Lampard, Hargreaves, Gerrard and Carragher all looked tentative. They took a few frightened steps up to the ball and bury a single shot. And now they’re done. To paraphrase Wellington, “They came at them in the same old way, and they lost, in the same, old way.”

Thanks in large part to yet another inexplicable red card. Rooney was getting mugged by two guys, gets his shirt pulled off his shoulder, and steps on a defender. And he gets a red card for that? Or did he get carded for shoving Ronaldo? Or did he step on the prostrate defender after the shove? At first ABC’s execrable announcers (can we refuse to re-admit Balboa into the US?) said that it was Rooney’s initial step that earned him the card. And Balboa was saying that the ref HAD to make that call. How the hell can you throw a guy out for that? Rooney was being pulled down, the defender rolled under his legs. And that’s the move Balboa said was deserving of a straight red. Wha???

There are rumors that Real Madrid wants to buy Ronaldo. If I’m Man U, sell him now when he’s the hot commodity of the moment. He’s already loathed throughout the Premiership–think he’ll be a bit less popular now? And it doesn’t look like he and Rooney will be sharing any long soaks in the hot tub after this. Funny, Ronaldo is obviously a major talent, yet his primary skill is diving. His instinctive wussiness is perhaps his most impressive attribute. He makes a dazzling run down the sideline, and then…splash!! I know this is something constantly harped on by American fans, but it’s the diving (and the histrionics that follow) that will keep soccer a third-class sport in this country. It’s un-American.

The coverage was appalling. I think I speak for everyone on the face of this planet when I say that I do not give a RAT’S ASS what a handful of fans are doing in some pub in Wimbledon. Get them off my TV scree and show the game or the action in the stands. Or show me a crowd scene in London with a hundred thousand people watching in Trafalger Square. If there were people watching the game there. I dunno if that was the case or not. But in any case, stop showing me fifty people crowded around a goddam big-screen TV. That goes for ALL sporting events. I don’t want to see Red Sox fans in some Irish pub during a playoff game in Yankee Stadium. Fuck that. Stop that. Jesus.

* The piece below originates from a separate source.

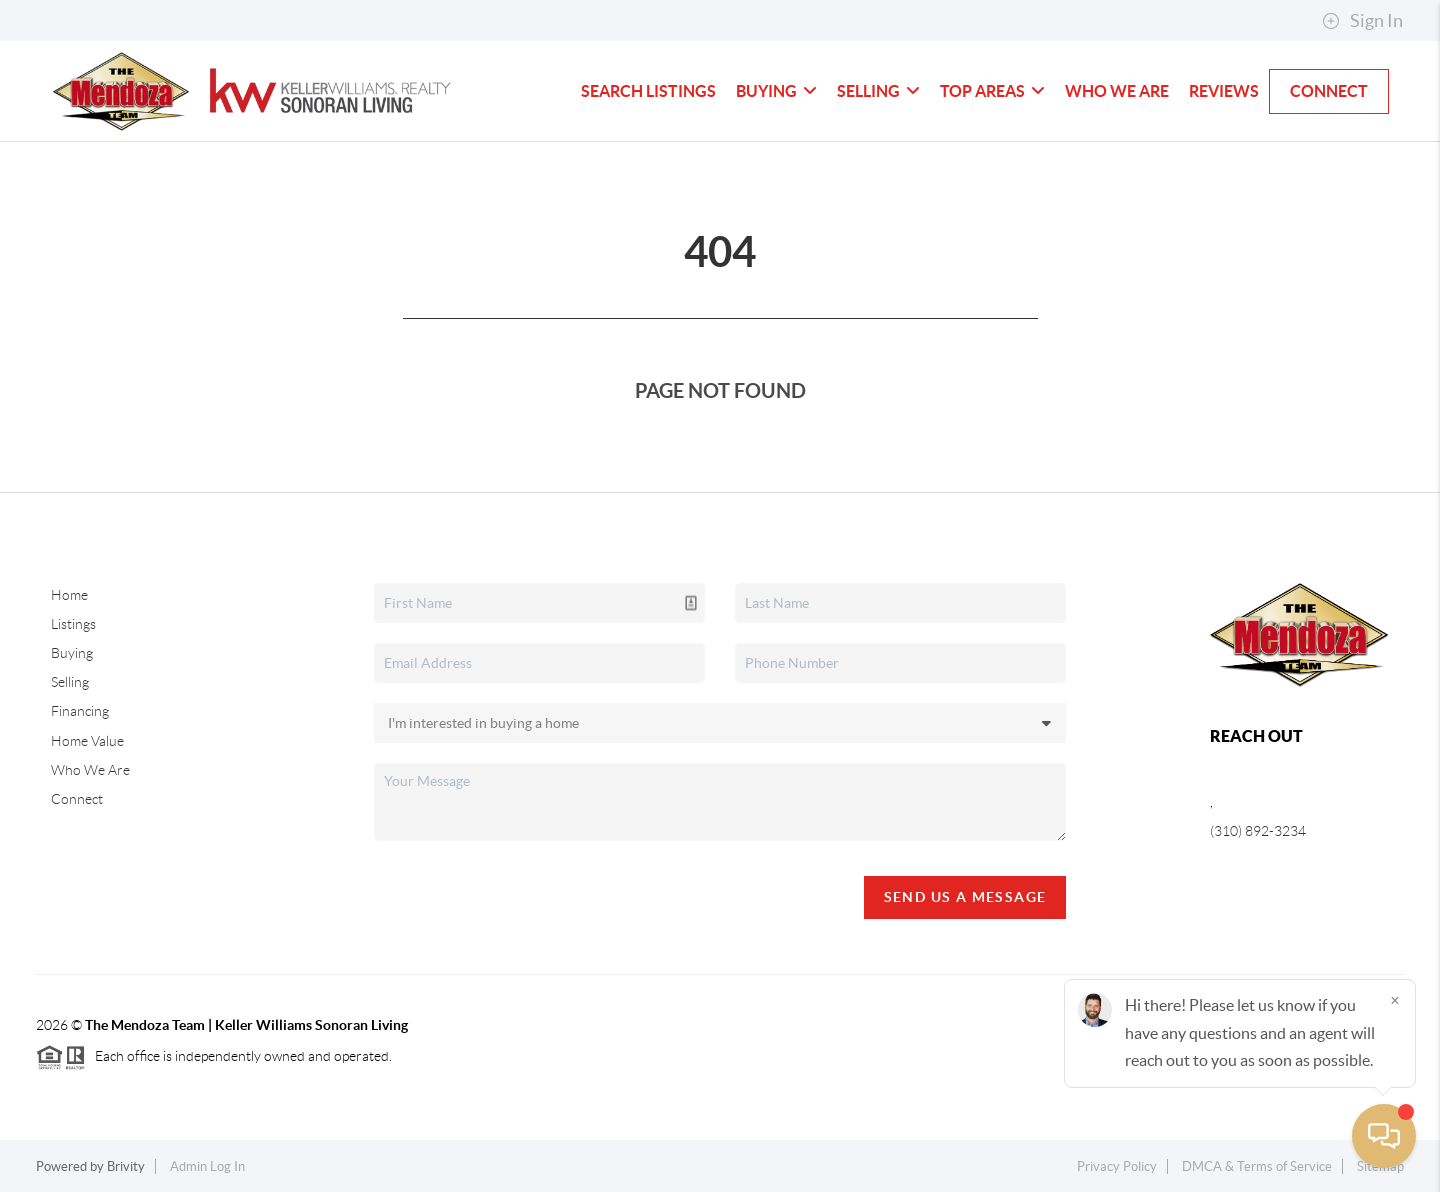 Image resolution: width=1440 pixels, height=1192 pixels. Describe the element at coordinates (965, 897) in the screenshot. I see `Send Us A Message` at that location.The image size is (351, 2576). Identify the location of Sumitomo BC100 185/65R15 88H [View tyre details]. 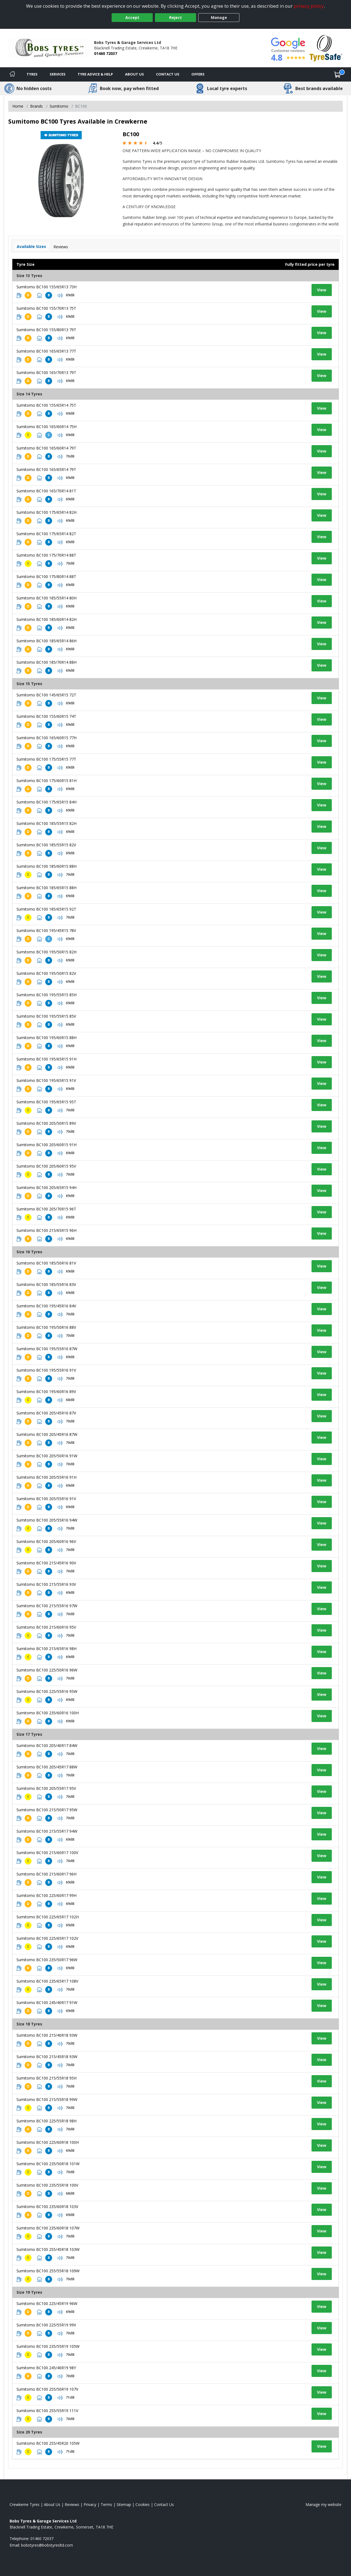
(46, 887).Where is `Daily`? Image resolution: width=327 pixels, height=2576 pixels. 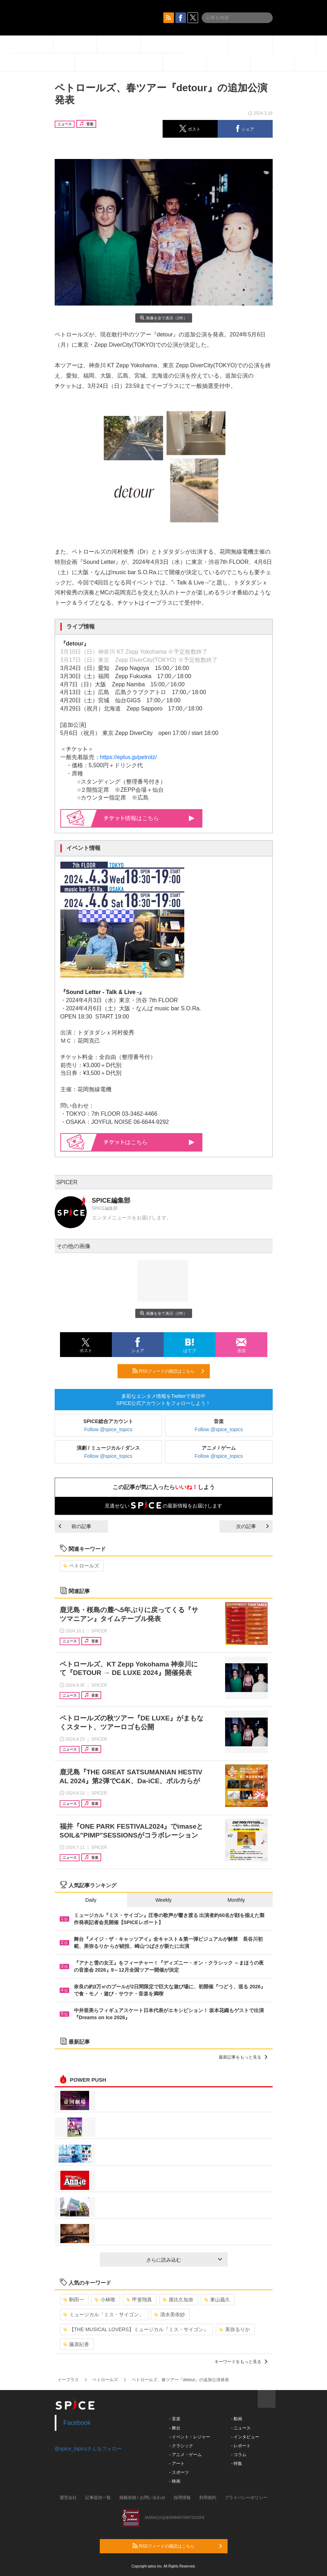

Dave O’Brien identified Steve McLaren as Sven-Goran Eriksson. Nice catch. For about the fifth time, Balboa said that Hargreaves was used to the heat because he “plays in Germany”. Um, Marcelo? They usually play during the fall and winter in Germany. When it’s quite cold. While Beckham plays in Madrid, one of the hottest cities in Europe. Isn’t there a producer or someone to tell you when to shut the hell up?

Poor Aaron Lennon. He might’ve been the breakout star of the World Cup if he’d actually gotten to play more than 30 minutes total. You wonder what might’ve been had England presented teams with Cole and Lennon streaking down the wings. I’m sure folks in Argentina are thinking the same thing about Messi right now.

Not a very fun way to spend a bright, sunny morning. Think I’m gonna take a shower, hit the bar, and watch Zindane and Ronaldo get reacquainted.